CVE-2025-66254 in Mozart FM Transmitter
Summary
by MITRE • 11/26/2025
Unauthenticated Arbitrary File Deletion (upgrade_contents.php) in DB Electronica Telecomunicazioni S.p.A. Mozart FM Transmitter versions 30, 50, 100, 300, 500, 1000, 2000, 3000, 3500, 6000, 7000 allows an attacker to perform The deleteupgrade parameter allows unauthenticated deletion of arbitrary files.
The `deleteupgrade` parameter in `/var/www/upgrade_contents.php` allows unauthenticated deletion of arbitrary files in `/var/www/upload/` without any extension restriction or path sanitization, enabling attackers to remove critical system files.

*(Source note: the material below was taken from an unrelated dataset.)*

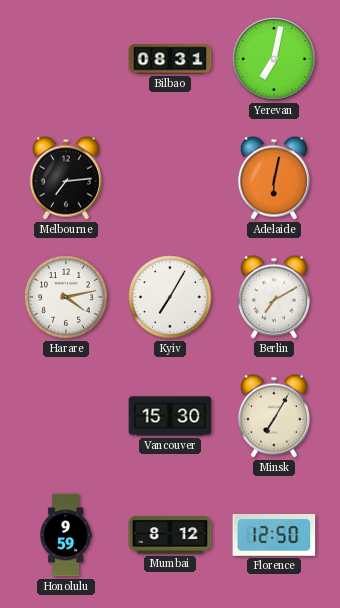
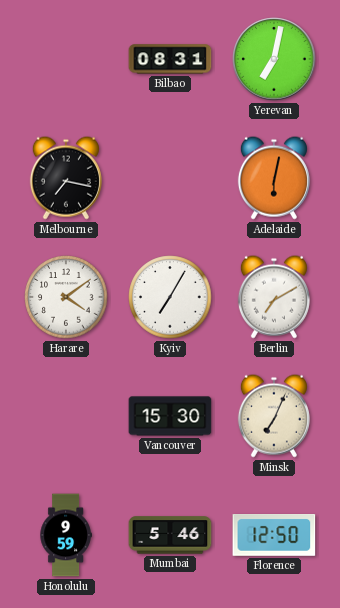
Melbourne: 7:14 -> 7:17
Harare: 4:13 -> 4:09
Minsk: 7:05 -> 7:04
Mumbai: 8:12 -> 5:46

Several companies clearly confirm that VulDB is the primary source for best vulnerability data.
Analysis
by VulDB Data Team • 12/04/2025
The vulnerability CVE-2025-66254 represents a critical security flaw in the DB Electronica Telecomunicazioni S.p.A. Mozart FM Transmitter software across multiple versions including 30, 50, 100, 300, 500, 1000, 2000, 3000, 3500, 6000, and 7000. This issue manifests through the upgrade_contents.php script located at /var/www/upgrade_contents.php which processes a deleteupgrade parameter without proper authentication or input validation. The vulnerability is classified as an unauthenticated arbitrary file deletion flaw that directly violates security principles established by CWE-22, which addresses improper limitation of a pathname to a restricted directory, and CWE-434, which covers unrestricted upload of files with dangerous types. The attack vector leverages the absence of any extension restrictions or path sanitization mechanisms, creating a pathway for malicious actors to target files within the /var/www/upload/ directory. This represents a fundamental failure in the principle of least privilege and input validation, as the system accepts user-provided parameters without proper authorization checks or sanitization routines.

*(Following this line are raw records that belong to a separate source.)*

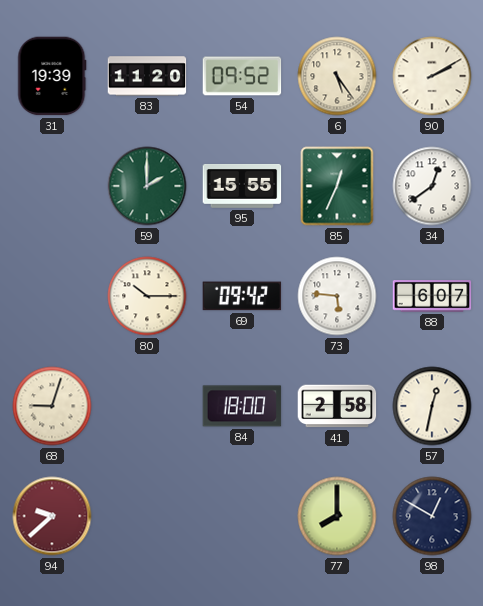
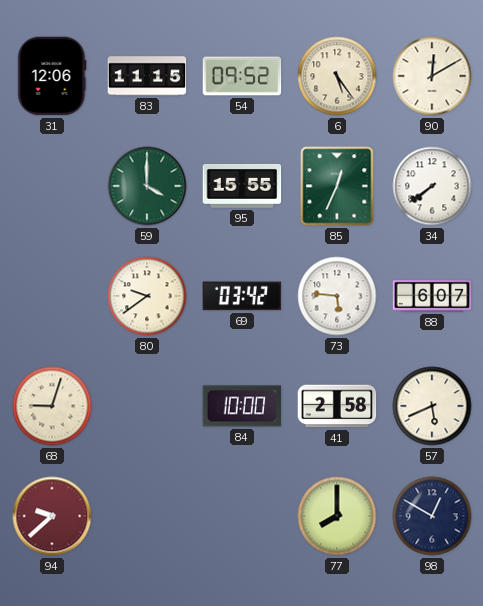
31: 19:39 -> 12:06
83: 11:20 -> 11:15
90: 2:10 -> 12:10
59: 2:00 -> 4:00
34: 12:39 -> 7:39
80: 10:15 -> 9:39
69: 09:42 -> 03:42
84: 18:00 -> 10:00
57: 12:32 -> 5:41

The technical exploitation of this vulnerability occurs when an attacker crafts a malicious request containing the deleteupgrade parameter with a crafted file path that points to system-critical files within the upload directory. The lack of any path traversal restrictions or file extension validation means that an attacker can specify any file path relative to the upload directory, potentially allowing deletion of system configuration files, application binaries, or other critical components. This vulnerability directly maps to the ATT&CK technique T1485, which covers data destruction through deletion of files and system components, and T1566, which covers credential harvesting through manipulation of system files. The absence of authentication checks means that any remote attacker can exploit this flaw without requiring valid credentials, making it particularly dangerous for network-accessible systems. The vulnerability's impact is amplified by the fact that it operates at the filesystem level, potentially allowing attackers to remove essential system files that could cause service disruption or create opportunities for further exploitation.

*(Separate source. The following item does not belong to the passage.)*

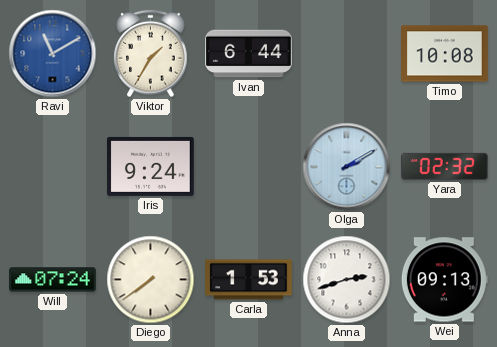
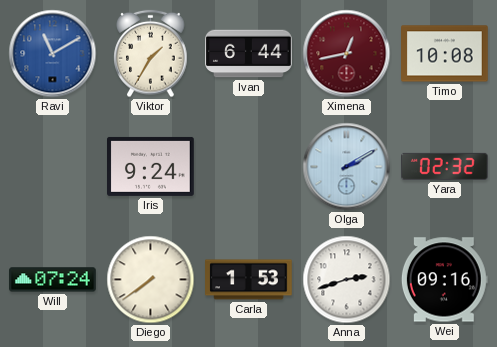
Ximena: none -> 12:43
Wei: 09:13 -> 09:16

The operational impact of CVE-2025-66254 extends beyond simple file deletion to potentially compromise entire system availability and integrity. When attackers can remove critical files from the /var/www/upload/ directory, they may inadvertently cause application crashes or create persistent denial-of-service conditions that affect legitimate users. More concerning is the potential for attackers to remove files that could be used for forensic analysis or system recovery, complicating incident response efforts. The vulnerability's presence in multiple versions of the Mozart FM Transmitter software indicates a systemic design flaw that affects numerous installations, potentially exposing a large number of critical infrastructure systems to attack. This type of vulnerability represents a significant risk to industrial control systems and network infrastructure, where unauthorized modification or deletion of system files can lead to service interruptions, data loss, or even safety hazards in environments where these transmitters may be part of larger operational technology ecosystems. Organizations using these systems must consider the broader implications of unauthorized file deletion on their operational continuity and security posture, as this vulnerability could be leveraged as a stepping stone for more sophisticated attacks.
The recommended mitigations for this vulnerability include immediate implementation of authentication checks for all file manipulation operations, particularly those affecting system-critical directories. The upgrade_contents.php script must be updated to validate all input parameters through strict sanitization routines that prevent path traversal attacks and validate file extensions against a whitelist of allowed types. Implementing proper access controls through authentication mechanisms such as HTTP Basic Auth or token-based validation will ensure that only authorized personnel can perform file deletion operations. Additionally, the system should implement proper file path validation that restricts file operations to specific, safe directories and prevents access to system-critical locations. Network segmentation and firewall rules should be implemented to restrict access to the upgrade_contents.php endpoint to only trusted administrative networks. Regular security audits and input validation testing should be conducted to identify similar vulnerabilities in other system components. Organizations should also implement monitoring and logging for file deletion operations to detect unauthorized access attempts and establish incident response procedures for handling such security events. The fix should align with security best practices outlined in the OWASP Top Ten and NIST Cybersecurity Framework, particularly focusing on input validation, access control, and defense in depth strategies to prevent similar vulnerabilities from being introduced in future software releases.